There have been a lot of successes in global health – could the elimination of Guinea worm worldwide be next?
After 12 consecutive months without a single worm detected, Nigeria is moving closer to the eradication of Guinea worm. Two more years are needed for the WHO to make it official, but it appears that Nigeria, once the worst-affected country (653,000 cases in 1989), is free of worms.
This progress, led by the Carter Center’s Guinea Worm Eradication Program, is being achieved without the assistance of a vaccine or medicine to treat or prevent Guinea worm. Preventative measures come in the form of health education and low-technology actions to influence behavior change, like filtering the fleas out of drinking water with fine-mesh filter cloths or pipe filters.
Guinea worm, dracunculiasis, is contracted by drinking pond water infested with microscopic fleas that harbor the worm larvae.
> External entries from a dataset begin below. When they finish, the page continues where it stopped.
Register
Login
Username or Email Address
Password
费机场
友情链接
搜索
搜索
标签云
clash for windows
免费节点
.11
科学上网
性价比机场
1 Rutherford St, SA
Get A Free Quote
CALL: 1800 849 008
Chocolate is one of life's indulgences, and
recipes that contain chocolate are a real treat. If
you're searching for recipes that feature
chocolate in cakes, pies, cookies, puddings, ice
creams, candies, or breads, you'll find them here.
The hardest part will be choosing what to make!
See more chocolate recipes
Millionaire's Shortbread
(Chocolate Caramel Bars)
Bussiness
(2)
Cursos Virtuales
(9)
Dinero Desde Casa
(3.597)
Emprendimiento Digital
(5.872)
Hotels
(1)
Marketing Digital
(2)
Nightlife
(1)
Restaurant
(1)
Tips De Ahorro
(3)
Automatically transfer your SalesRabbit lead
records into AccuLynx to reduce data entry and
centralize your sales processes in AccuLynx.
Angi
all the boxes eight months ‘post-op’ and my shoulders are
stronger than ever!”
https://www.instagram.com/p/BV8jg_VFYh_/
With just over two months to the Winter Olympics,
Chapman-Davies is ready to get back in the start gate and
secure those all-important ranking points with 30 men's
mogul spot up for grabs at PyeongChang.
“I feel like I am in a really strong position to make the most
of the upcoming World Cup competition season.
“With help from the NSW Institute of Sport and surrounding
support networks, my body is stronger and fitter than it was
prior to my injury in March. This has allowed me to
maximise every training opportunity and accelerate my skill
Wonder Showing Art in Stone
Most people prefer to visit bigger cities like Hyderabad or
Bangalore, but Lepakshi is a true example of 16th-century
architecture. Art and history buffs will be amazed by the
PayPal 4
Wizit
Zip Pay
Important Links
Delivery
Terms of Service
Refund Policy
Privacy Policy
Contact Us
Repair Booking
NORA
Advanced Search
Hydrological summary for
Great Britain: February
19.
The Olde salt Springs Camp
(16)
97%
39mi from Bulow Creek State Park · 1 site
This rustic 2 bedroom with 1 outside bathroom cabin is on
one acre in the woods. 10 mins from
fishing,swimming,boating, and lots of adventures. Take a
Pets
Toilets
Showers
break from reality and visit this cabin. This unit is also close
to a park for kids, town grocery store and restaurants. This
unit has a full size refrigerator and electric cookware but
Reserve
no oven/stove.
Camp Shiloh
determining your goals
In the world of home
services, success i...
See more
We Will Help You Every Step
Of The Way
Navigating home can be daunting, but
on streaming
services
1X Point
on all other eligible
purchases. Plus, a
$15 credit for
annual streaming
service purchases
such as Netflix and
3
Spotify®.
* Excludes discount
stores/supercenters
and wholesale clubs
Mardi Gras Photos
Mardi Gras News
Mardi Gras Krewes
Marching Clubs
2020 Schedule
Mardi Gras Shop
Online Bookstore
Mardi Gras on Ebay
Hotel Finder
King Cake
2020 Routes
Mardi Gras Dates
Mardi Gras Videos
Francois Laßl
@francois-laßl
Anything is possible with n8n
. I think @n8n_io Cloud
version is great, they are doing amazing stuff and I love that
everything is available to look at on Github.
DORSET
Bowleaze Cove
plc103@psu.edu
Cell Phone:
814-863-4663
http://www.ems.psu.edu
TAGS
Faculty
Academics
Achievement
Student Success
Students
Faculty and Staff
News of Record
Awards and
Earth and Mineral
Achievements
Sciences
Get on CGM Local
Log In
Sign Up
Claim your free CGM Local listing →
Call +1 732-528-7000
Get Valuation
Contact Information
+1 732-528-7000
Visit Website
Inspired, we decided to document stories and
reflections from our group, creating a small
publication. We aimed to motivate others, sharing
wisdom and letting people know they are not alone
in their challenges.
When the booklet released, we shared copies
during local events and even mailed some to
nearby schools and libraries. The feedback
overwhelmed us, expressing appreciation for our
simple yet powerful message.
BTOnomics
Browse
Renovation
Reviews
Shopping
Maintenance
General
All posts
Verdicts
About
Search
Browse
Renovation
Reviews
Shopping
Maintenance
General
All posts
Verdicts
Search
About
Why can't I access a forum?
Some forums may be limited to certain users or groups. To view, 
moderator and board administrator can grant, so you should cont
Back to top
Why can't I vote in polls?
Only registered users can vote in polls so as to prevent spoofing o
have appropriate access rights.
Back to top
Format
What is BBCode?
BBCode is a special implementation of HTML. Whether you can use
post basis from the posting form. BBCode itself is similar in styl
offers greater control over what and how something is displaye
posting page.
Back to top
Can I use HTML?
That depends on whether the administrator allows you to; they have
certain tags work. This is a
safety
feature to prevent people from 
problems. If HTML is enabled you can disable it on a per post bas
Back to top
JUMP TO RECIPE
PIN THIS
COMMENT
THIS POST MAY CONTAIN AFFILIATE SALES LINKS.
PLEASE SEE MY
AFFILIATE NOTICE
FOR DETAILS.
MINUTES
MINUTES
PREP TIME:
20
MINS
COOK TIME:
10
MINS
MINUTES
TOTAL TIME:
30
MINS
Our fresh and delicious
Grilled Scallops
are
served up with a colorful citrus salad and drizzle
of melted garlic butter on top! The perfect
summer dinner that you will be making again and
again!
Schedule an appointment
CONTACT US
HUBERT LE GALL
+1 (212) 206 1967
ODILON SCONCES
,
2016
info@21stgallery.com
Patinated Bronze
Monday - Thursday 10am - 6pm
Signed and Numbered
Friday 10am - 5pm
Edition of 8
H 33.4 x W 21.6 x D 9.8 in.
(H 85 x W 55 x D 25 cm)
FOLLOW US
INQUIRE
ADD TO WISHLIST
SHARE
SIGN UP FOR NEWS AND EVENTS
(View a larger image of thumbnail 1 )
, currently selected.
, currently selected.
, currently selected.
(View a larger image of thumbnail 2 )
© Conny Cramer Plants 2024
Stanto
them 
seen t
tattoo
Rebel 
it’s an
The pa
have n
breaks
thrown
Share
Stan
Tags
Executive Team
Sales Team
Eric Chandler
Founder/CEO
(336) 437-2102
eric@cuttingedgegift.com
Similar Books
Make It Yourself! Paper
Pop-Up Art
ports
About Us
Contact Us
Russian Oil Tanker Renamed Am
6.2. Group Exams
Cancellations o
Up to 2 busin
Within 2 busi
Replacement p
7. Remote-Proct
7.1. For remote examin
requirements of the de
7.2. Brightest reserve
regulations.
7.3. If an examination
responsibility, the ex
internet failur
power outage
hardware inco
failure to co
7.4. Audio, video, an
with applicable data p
The larvae grow for a year inside a person’s body, becoming worms up to three feet long, which exit the body through painful blisters in the skin.
Ethiopia, Ghana, Mali and Sudan are the only countries that still have the worms, down from 20 affected countries in 1986 when the Carter Center began its campaign against the disease.
Spurred on by the eradication of smallpox in 1977, the Carter Center’s International Task Force for Disease Eradication has identified seven diseases as potentially eradicable: dracunculiasis, poliomyelitis, mumps, rubella, lymphatic filariasis, cysticercosis, and measles. Nigeria’s success in combating Guinea worm offers hope for Guinea worm’s full eradication.